Estaba hablando al aire vacío, porque el Perro se había ido. No se había dirigido a ninguna parte, solamente ido.

—Maldición — exclamó Higgins —. ¿Estuvo realmente aquí o fue que yo lo imaginé?

Y había estado, yo lo sabía. Había estado, pero ahora haba vuelto a su mundo, a ese lejano planeta, a esa extraña dimensión, a cualquier parte que perteneciera. Y no habría retornado, sabía yo, si ya no hubiera necesidad de su presencia.

Estábamos a salvo ahora. El mundo conocía la existencia de esas bolas y ahora estaría dispuesto a escuchar. El patrón y el senador y el presidente y todo el resto. Tomarían las medidas necesarias, las que fueran. Quizás, para comenzar, declararían moratoria todas las transacciones comerciales hasta que pudieran separar las puramente humanas de las puramente extraterrenales. Porque las transacciones de estos seres de otros mundos eran fraudulentas ante ellos por la clase de dinero que habían empleado. Y aunque no hubieran sido fraudulentas, no habría sido grande la diferencia, porque ahora la raza humana sabía, o sabría muy pronto, lo que estaba sucediendo y se moverían para detenerlo; bien o mal, harían lo que fuera necesario para ponerle fin.

Abrí la puerta trasera del coche e hice una seña a Joy para que entrara.—Vamonos — le dije a Higgins —. Tengo trabajo. Debo escribir una historia.

Podía ver la cara del patrón cuando entrara en la oficina. Ya estaba dando vueltas en mi cabeza lo que diría entonces. Y tendría que soportarlo y escucharme, porque era yo quien tenía la historia.
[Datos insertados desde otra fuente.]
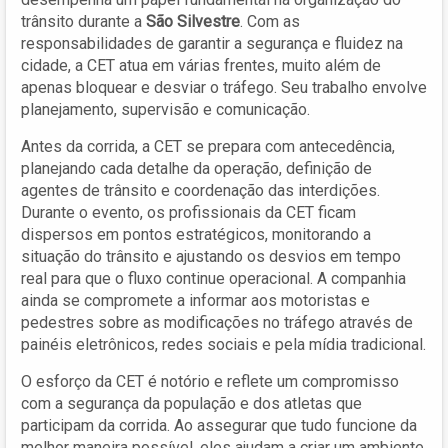
trânsito durante a
São Silvestre
. Com as
responsabilidades de garantir a segurança e fluidez na
cidade, a CET atua em várias frentes, muito além de
apenas bloquear e desviar o tráfego. Seu trabalho envolve
planejamento, supervisão e comunicação.
Antes da corrida, a CET se prepara com antecedência,
planejando cada detalhe da operação, definição de
agentes de trânsito e coordenação das interdições.
Durante o evento, os profissionais da CET ficam
dispersos em pontos estratégicos, monitorando a
situação do trânsito e ajustando os desvios em tempo
real para que o fluxo continue operacional. A companhia
ainda se compromete a informar aos motoristas e
pedestres sobre as modificações no tráfego através de
painéis eletrônicos, redes sociais e pela mídia tradicional.
O esforço da CET é notório e reflete um compromisso
com a segurança da população e dos atletas que
participam da corrida. Ao assegurar que tudo funcione da
melhor maneira possível, eles ajudam a criar um ambiente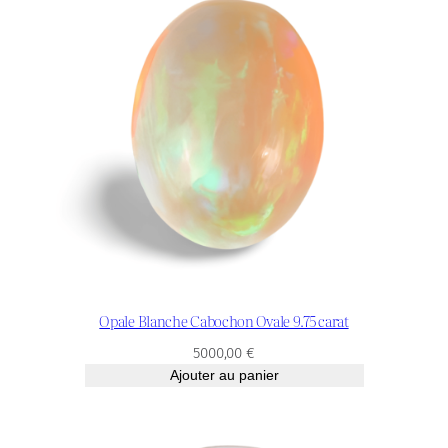
Opale Blanche Cabochon Ovale 9.75 carat
5000,00
€
Ajouter au panier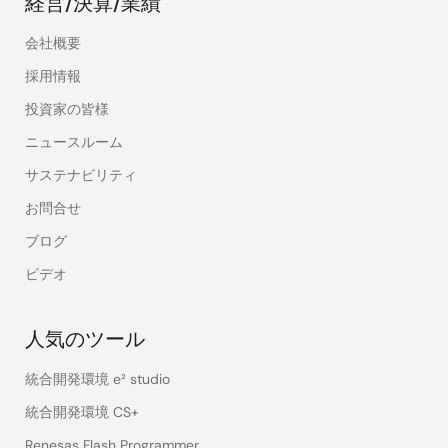
経営/決算/業績
会社概要
採用情報
投資家の皆様
ニュースルーム
サステナビリティ
お問合せ
ブログ
ビデオ
人気のツール
統合開発環境 e² studio
統合開発環境 CS+
Renesas Flash Programmer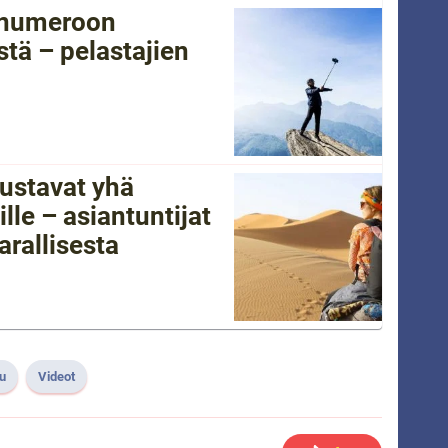
tänumeroon
tä – pelastajien
ustavat yhä
lle – asiantuntijat
arallisesta
lu
Videot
Yo era el único que disponía del material y él tendría que escucharme.

—A la oficina no — dijo Joy —. Debemos ir en busca de un doctor primero.

—¡Doctor! — dije —. No necesito un doctor. Me quedé asombrado, no por haberlo dicho (porque en un momento, realmente había necesitado un doctor), sino con la calma con que lo' aceptaba, mi reconocimiento casual de algo que había sucedido sin que yo lo notara, y el darme cuenta de ello en forma tan gradual que no me causó ningún asombro.

Porque ya no necesitaba un doctor. Ya nada tenía. No había ese dolor en el pecho y la sensibilidad en el estómago había desaparecido, también el temblor en las rodillas. Moví los brazos para asegurarme que el pecho no me dolía, y estaba absolutamente en lo cierto. Si algo había habido roto allí, ahora ya estaba sanado.

Es asombroso, había dicho el Perro, en su típica e irónica manera, la cantidad de fines similares que pueden ser alcanzados por técnicas muy diferentes.

—Gracias, amigo — dije, alzando la vista al cielo, en forma tan irónica como el Perro —. Gracias, amigo. No olvides de enviar la nota.